その気持ちが高まり、「あ、あっちです」とつい私は言ってしまう。私の指は、北の方向をさしていた。

「あ、そうでっか。どうもおおきに。助かりましたわ」

 男は、ホッとしたような表情で軽く頭を下げた。そして、北へ向かって歩き出した。私は、デタラメを教えてしまったという罪悪感でいっぱいだった。おそらく今日は眠れないだろう。

 確かにその日は眠れず、次の日も布団に入って悶々とし、だが一ヶ月がたつ頃には。記憶は消えていなかったが、罪悪感は薄れていた。恥ずかしさと同様、時間がたてば、そうした感情は色あせていく。それこそが救いだ。だからこそ人間は生きていけるのである。

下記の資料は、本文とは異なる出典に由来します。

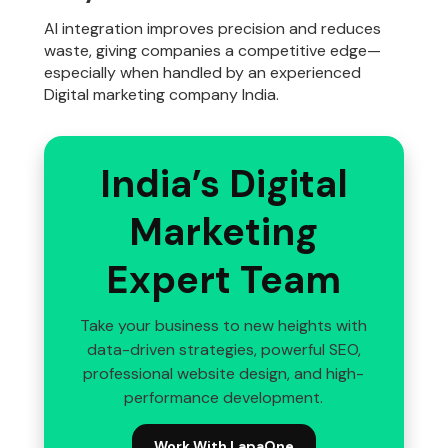
AI integration improves precision and reduces
waste, giving companies a competitive edge—
especially when handled by an experienced
Digital marketing company India.
India’s Digital
Marketing
Expert Team
Take your business to new heights with
data-driven strategies, powerful SEO,
professional website design, and high-
performance development.
Work With LapaOne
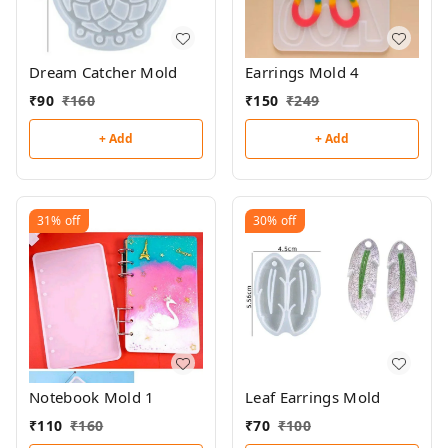
Dream Catcher Mold
Earrings Mold 4
₹
90
₹
160
₹
150
₹
249
+ Add
+ Add
31%
off
30%
off
Notebook Mold 1
Leaf Earrings Mold
₹
110
₹
160
₹
70
₹
100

 今、目の前には海がある。今日は久しぶりの休暇で日本海側にやってきた。気分を変えたかったのだ。後悔を少しでも軽くしようと、バイクを引っ張り出した。

 だが、太平洋側とは違う海の色が、私を責めているような気がする。

 申し訳ない、と私はあの時の中年の男に頭を下げた。後悔は少しも薄れてはくれない。それが私だと諦めるしかないのだろうか。

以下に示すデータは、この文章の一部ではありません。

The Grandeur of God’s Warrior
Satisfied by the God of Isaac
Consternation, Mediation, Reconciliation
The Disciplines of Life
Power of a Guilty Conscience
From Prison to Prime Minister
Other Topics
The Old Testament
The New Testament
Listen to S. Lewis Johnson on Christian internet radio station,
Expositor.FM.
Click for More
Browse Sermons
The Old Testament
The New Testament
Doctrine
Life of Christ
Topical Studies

 バイクを降りて海岸の方に向かう。風が吹き、木々の葉が心地よい音を立てる。

 その時、私は、後ろから足音がするのに気がついた。振り返るとヨレヨレのスーツを着た男がいた。髪はボサボサ。そう言えば、峠道を走っているときに追い抜いた記憶がある。ホームレスのようだ。

 あれ? あの男の顔は。

 私は、恐怖を感じる。物理的に心臓を締め付けられたような恐怖だ。男は、私の顔を見てホッとしたような表情を浮かべた。そして、言った。

「あ、すまんけど。北田病院は、どっちやろ?」

 その男は、あの時と同じ口調で同じセリフを繰り返した。異臭が鼻を突く。この男は、私が指さした方向にずっと歩き続けてきたとでも言うのか。顔は垢で黒ずみ、唇はひび割れていた。

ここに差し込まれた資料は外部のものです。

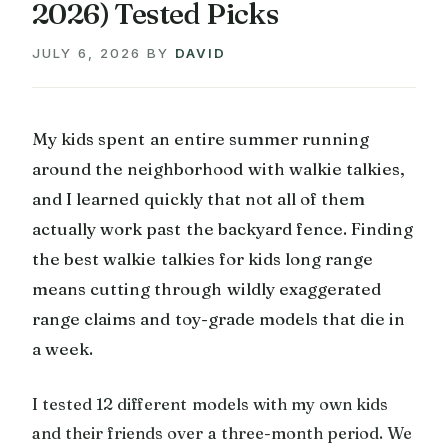
2026) Tested Picks
JULY 6, 2026
BY
DAVID
My kids spent an entire summer running
around the neighborhood with walkie talkies,
and I learned quickly that not all of them
actually work past the backyard fence. Finding
the best walkie talkies for kids long range
means cutting through wildly exaggerated
range claims and toy-grade models that die in
a week.
I tested 12 different models with my own kids
and their friends over a three-month period. We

 私がこれまで間違って教えてきた連中は、いったいどこへ行ったのだろう。この男と同様に、間違った方向へ歩き続けたのだろうか。恐怖がさらにふくれあがり、私は吐き気を感じた。

「あ、あっちです。北田病院はあっちです」

 私は、今の状況から逃れたい一心で適当な方向を指さした。

「あ、そうでっか。どうもおおきに。助かりましたわ」

 男はそう言うと軽く頭を下げ、私が指さした方向に向かって歩き出した。

 どれだけ時間がたったのか。

 風が吹く音が聞こえ、私は我に返った。あの男はどこだ。私は、自分が指さした方を見た。そちらの方向には、海岸があった。まさか、と考え、下半身から力が抜けていく。

 私は、よろめきながらも海岸に向かって走った。車一台が通れるほどの細い道だ。両脇は濃い緑である。海のすぐそばに立ち、私は男の姿を探した。海の輝きが目に刺さる。

 私は目を凝らす。だが、男の姿はどこにもなかった。